• **TASK INSTRUCTIONS**
Reproduce the entries exactly, but keep the pictures out of the copy.

• **RECORDS SHOWN**
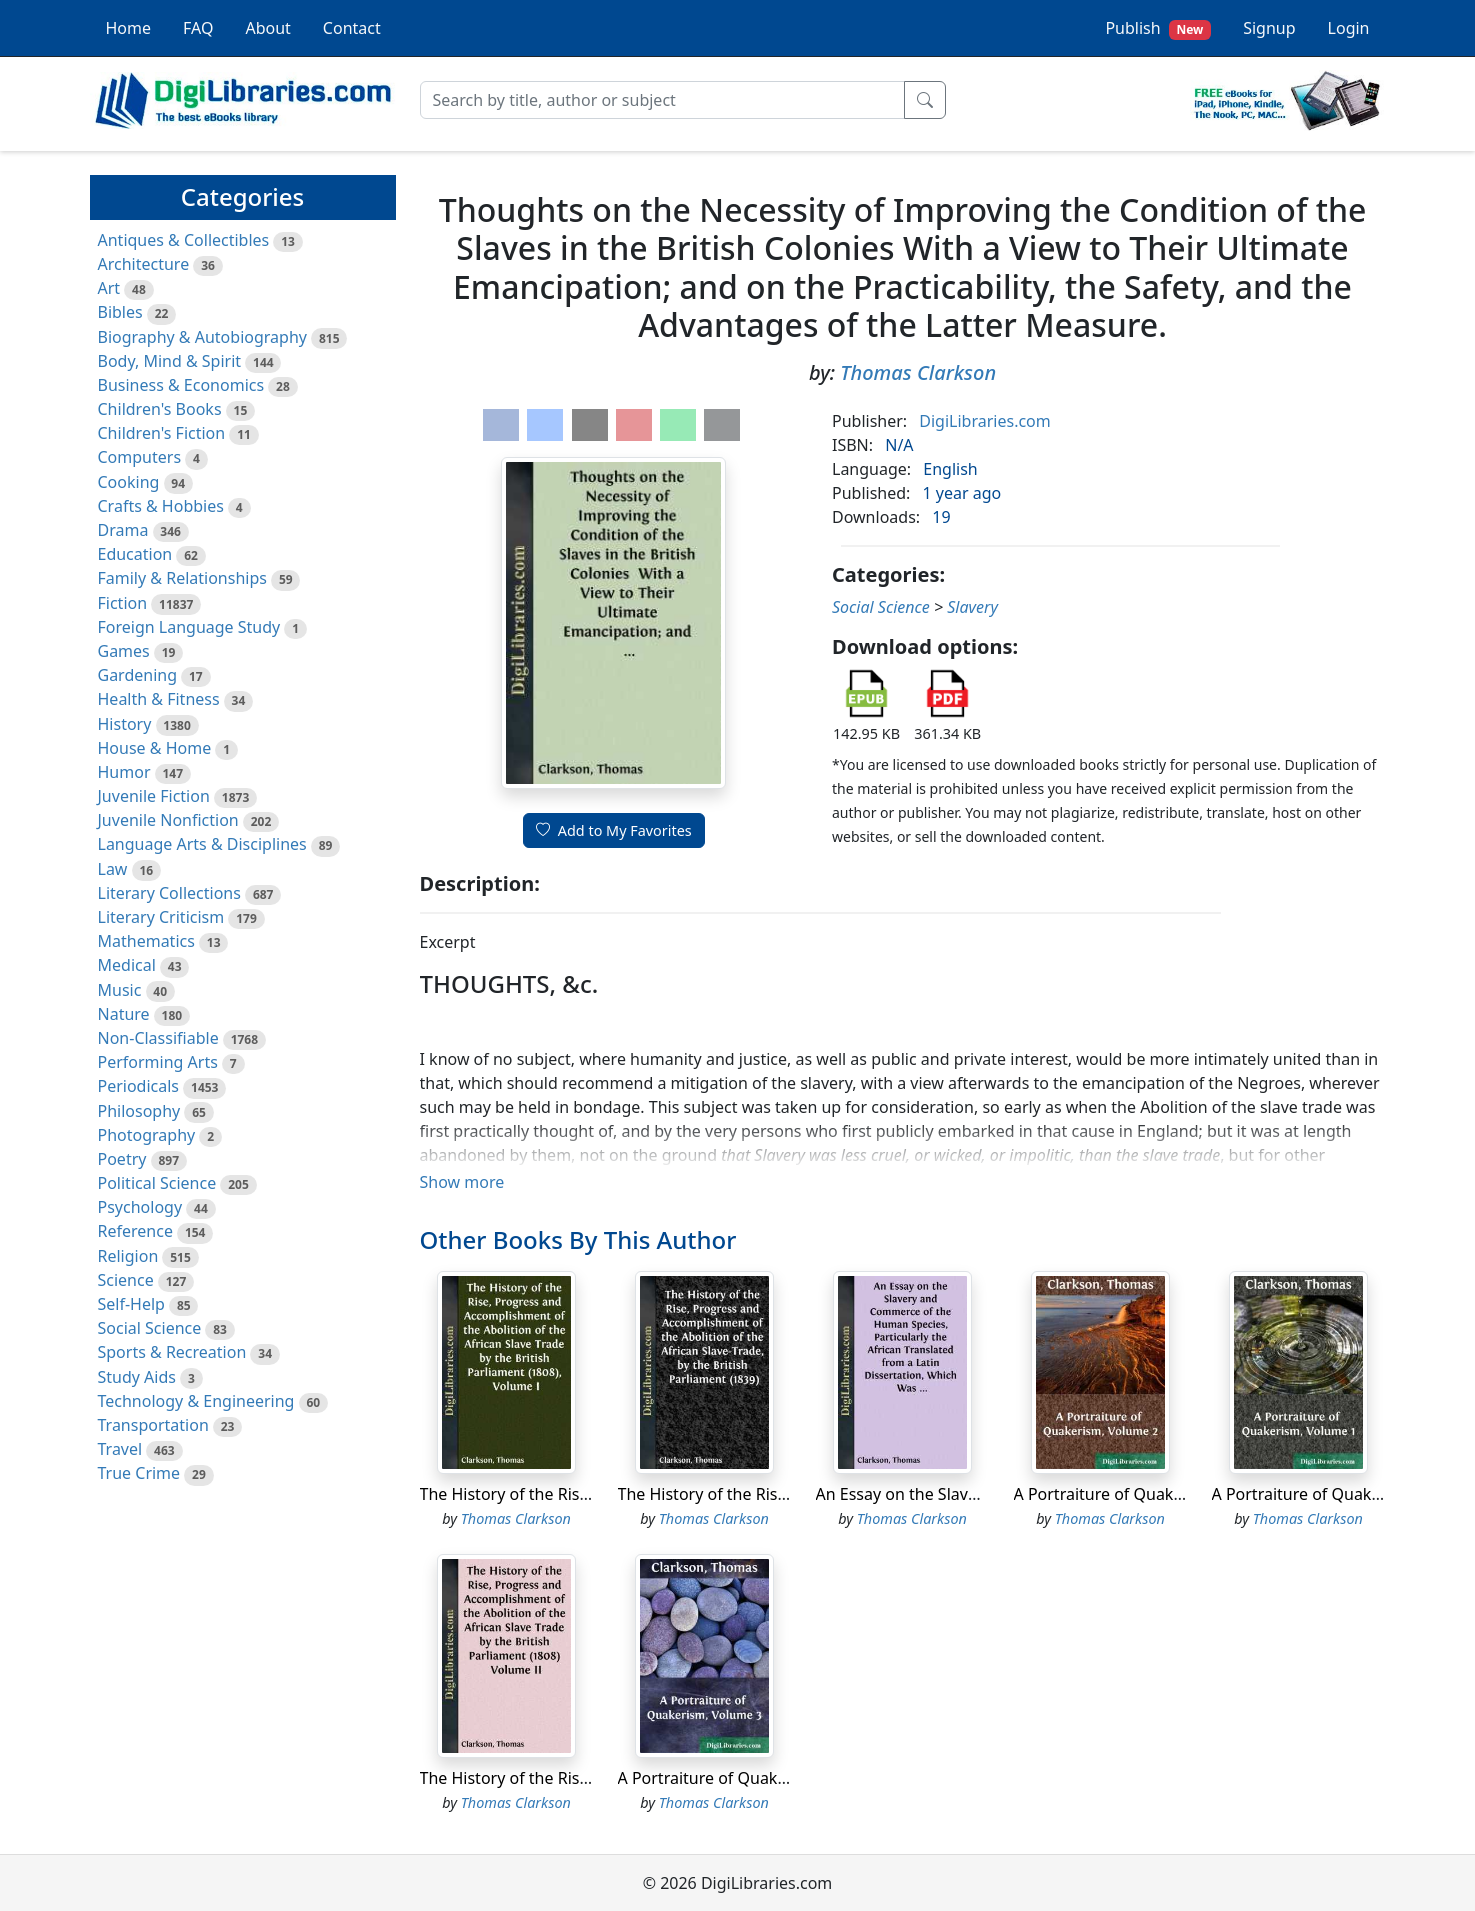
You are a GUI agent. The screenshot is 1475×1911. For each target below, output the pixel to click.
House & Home (155, 748)
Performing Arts (158, 1062)
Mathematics (146, 941)
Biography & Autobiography (202, 337)
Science (126, 1280)
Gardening (138, 675)
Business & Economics (181, 385)
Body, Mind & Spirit (170, 361)
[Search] (662, 100)
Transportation (153, 1425)
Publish (1158, 28)
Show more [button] (462, 1182)
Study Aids (137, 1377)
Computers (140, 457)
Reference (135, 1231)
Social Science (150, 1328)
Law (113, 869)
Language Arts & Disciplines (202, 844)
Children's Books (160, 409)
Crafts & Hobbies (161, 506)
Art (109, 288)
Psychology (140, 1207)
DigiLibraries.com (984, 421)
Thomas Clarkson (918, 372)
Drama (123, 530)
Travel (120, 1449)
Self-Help (131, 1304)
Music (120, 990)
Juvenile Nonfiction (168, 820)
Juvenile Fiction (154, 796)
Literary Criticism (161, 917)
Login (1349, 28)
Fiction (123, 603)
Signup (1269, 28)
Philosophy (139, 1111)
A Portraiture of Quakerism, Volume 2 (1154, 1494)
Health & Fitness (159, 699)
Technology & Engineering (196, 1401)
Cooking (129, 482)
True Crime (139, 1473)
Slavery (972, 607)
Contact (352, 28)
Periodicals (139, 1086)
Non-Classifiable (158, 1038)
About (267, 28)
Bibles (120, 312)
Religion (128, 1256)
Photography (147, 1135)
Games (124, 651)
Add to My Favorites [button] (614, 830)
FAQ (198, 28)
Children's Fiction (162, 433)
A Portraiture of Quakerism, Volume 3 (758, 1778)
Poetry (122, 1159)
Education (135, 554)
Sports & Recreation (172, 1352)
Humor (124, 772)
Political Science (157, 1183)
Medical (127, 965)
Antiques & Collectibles (184, 240)
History (125, 724)
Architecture (144, 264)
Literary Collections (169, 893)
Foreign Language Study (189, 627)
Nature (124, 1014)
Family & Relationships (182, 578)
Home (129, 28)
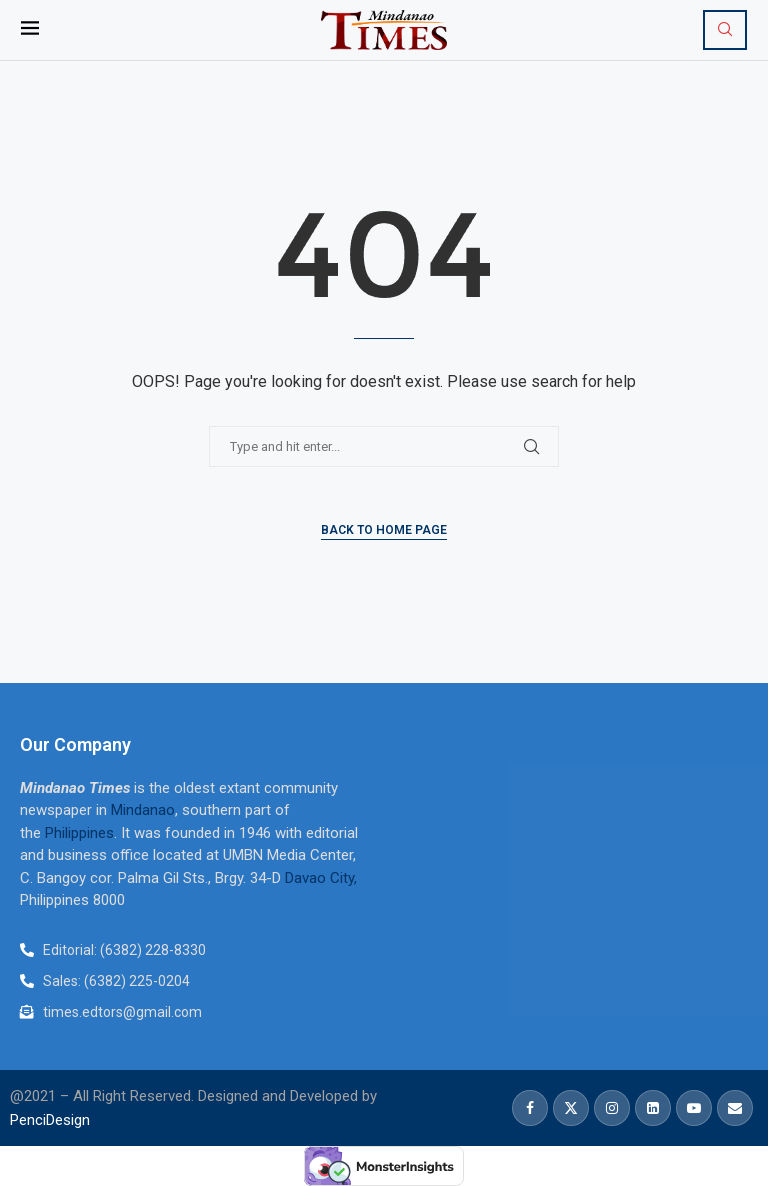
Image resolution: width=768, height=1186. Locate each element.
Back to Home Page (384, 530)
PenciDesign (50, 1120)
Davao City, (321, 878)
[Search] (725, 30)
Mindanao (143, 810)
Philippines (79, 833)
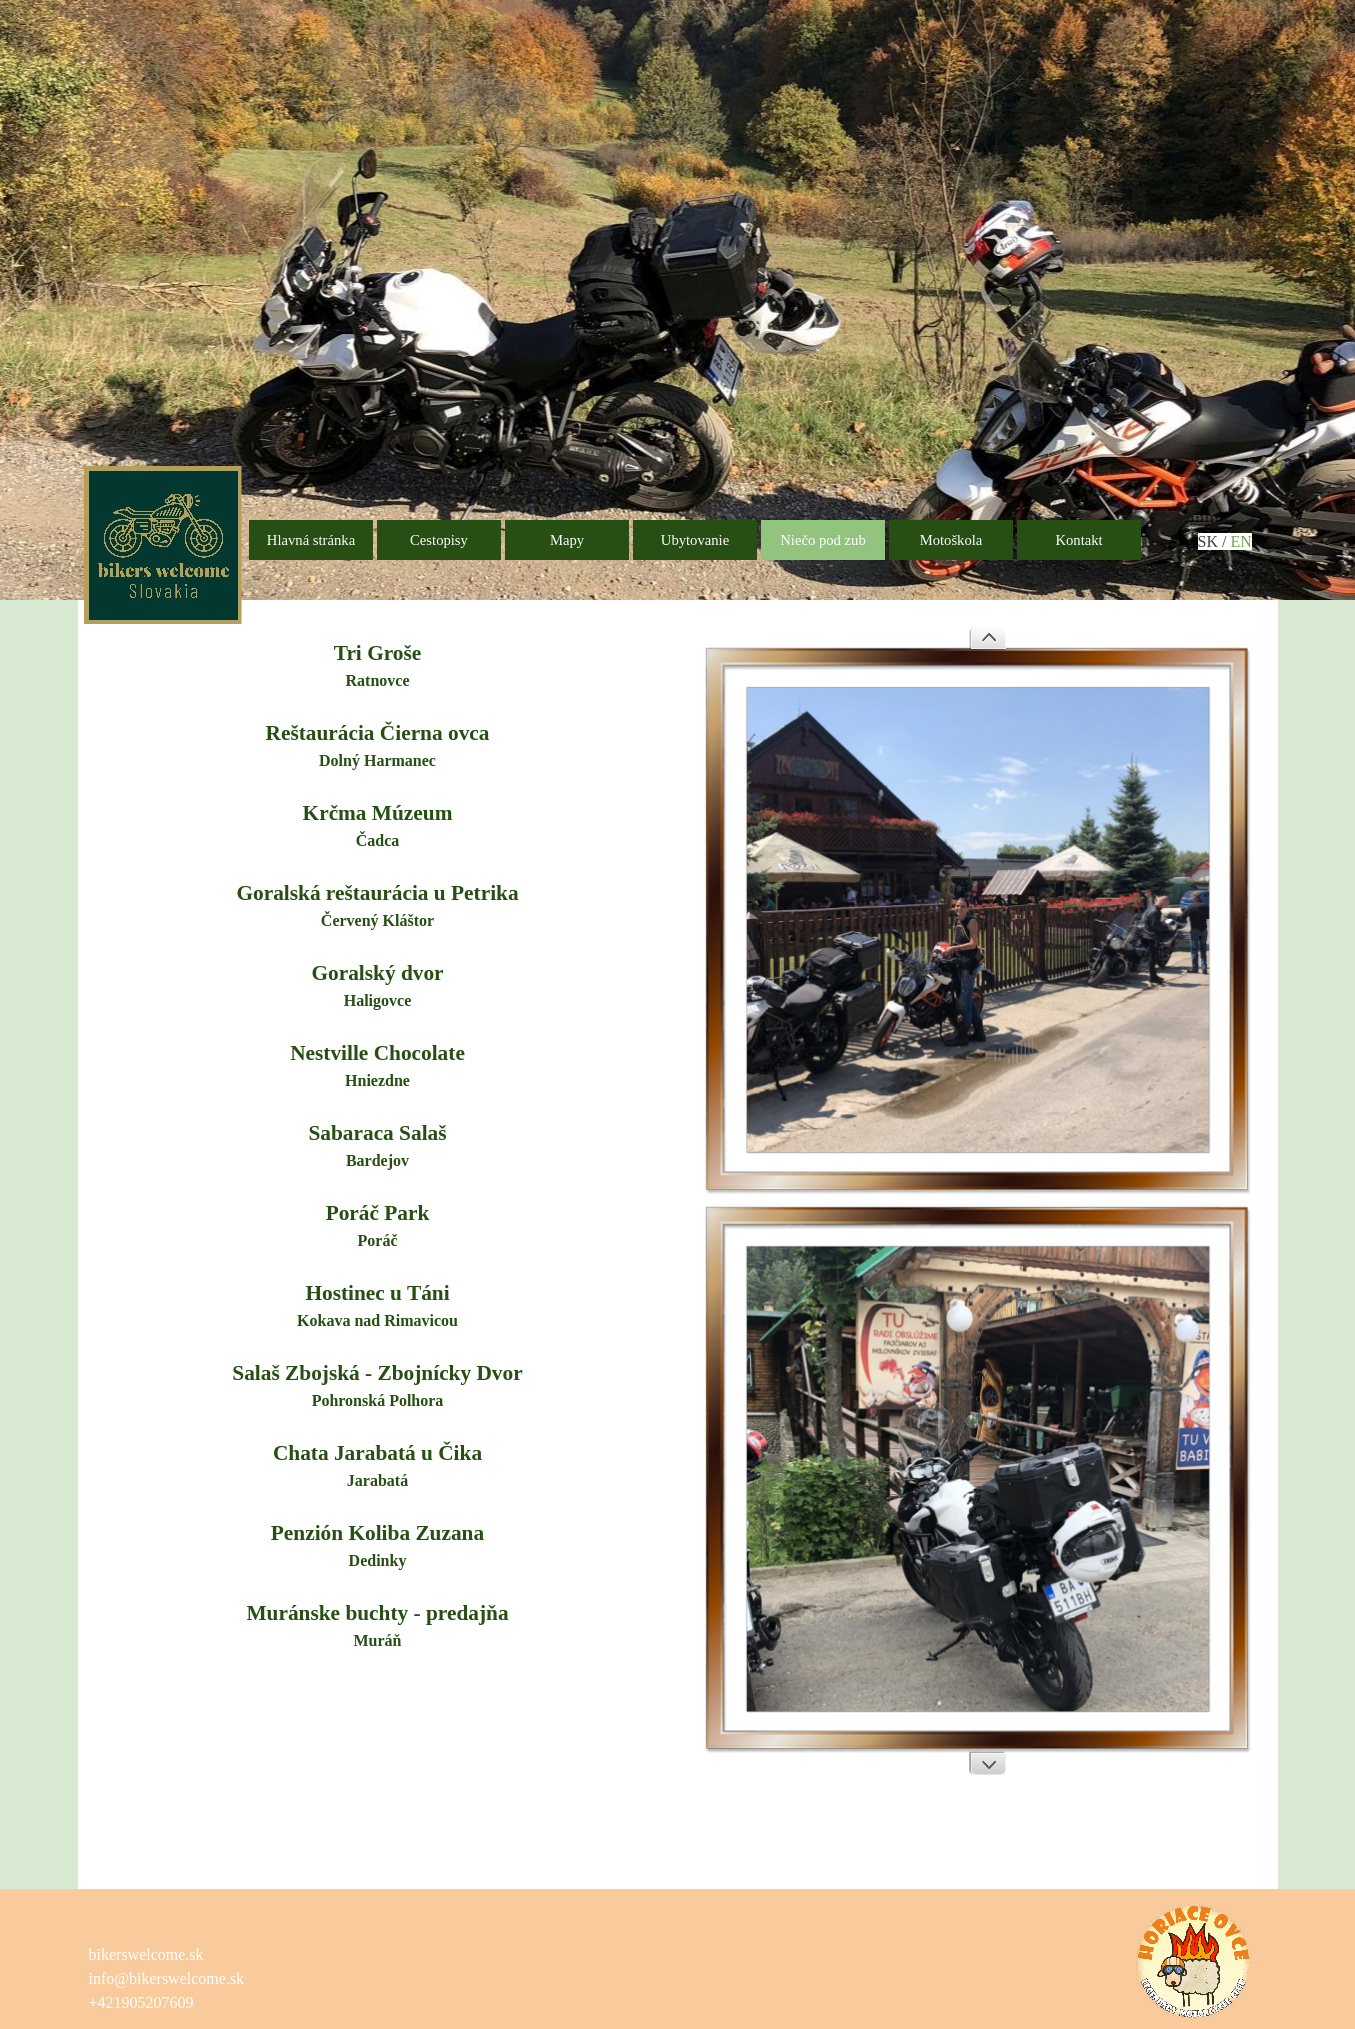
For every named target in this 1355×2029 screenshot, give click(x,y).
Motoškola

• **WRITTEN ANSWER**
You are a GUI agent. The screenshot is 1475×1911. For each target below, output the pixel to click.
House & Home (155, 748)
Performing Arts (158, 1062)
Mathematics (146, 941)
Biography & Autobiography (202, 337)
Science (126, 1280)
Gardening (138, 675)
Business & Economics (181, 385)
Body, Mind & Spirit (170, 361)
[Search] (662, 100)
Transportation (153, 1425)
Publish (1158, 28)
Show more [button] (462, 1182)
Study Aids (137, 1377)
Computers (140, 457)
Reference (135, 1231)
Social Science (150, 1328)
Law (113, 869)
Language Arts & Disciplines (202, 844)
Children's Books (160, 409)
Crafts & Hobbies (161, 506)
Art (109, 288)
Psychology (140, 1207)
DigiLibraries.com (984, 421)
Thomas Clarkson (918, 372)
Drama (123, 530)
Travel (120, 1449)
Self-Help (131, 1304)
Music (120, 990)
Juvenile Nonfiction (168, 820)
Juvenile Fiction (154, 796)
Literary Criticism (161, 917)
Login (1349, 28)
Fiction (123, 603)
Signup (1269, 28)
Philosophy (139, 1111)
A Portraiture of Quakerism, Volume 2 (1154, 1494)
Health & Fitness (159, 699)
Technology & Engineering (196, 1401)
Cooking (129, 482)
True Crime (139, 1473)
Slavery (972, 607)
Contact (352, 28)
Periodicals (139, 1086)
Non-Classifiable (158, 1038)
About (267, 28)
Bibles (120, 312)
Religion (128, 1256)
Photography (147, 1135)
Games (124, 651)
Add to My Favorites [button] (614, 830)
FAQ (198, 28)
Children's Fiction (162, 433)
A Portraiture of Quakerism, Volume 3 (758, 1778)
Poetry (122, 1159)
Education (135, 554)
Sports & Recreation (172, 1352)
Humor (124, 772)
Political Science (157, 1183)
Medical (127, 965)
Antiques & Collectibles (184, 240)
History (125, 724)
Architecture (144, 264)
Literary Collections (169, 893)
Foreign Language Study (189, 627)
Nature (124, 1014)
Family & Relationships (182, 578)
Home (129, 28)
Image resolution: width=768, height=1186. Locate each element.
Back to Home Page (384, 530)
PenciDesign (50, 1120)
Davao City, (321, 878)
[Search] (725, 30)
Mindanao (143, 810)
Philippines (79, 833)
For every named target in this 1355×2029 screenshot, give click(x,y).
Motoškola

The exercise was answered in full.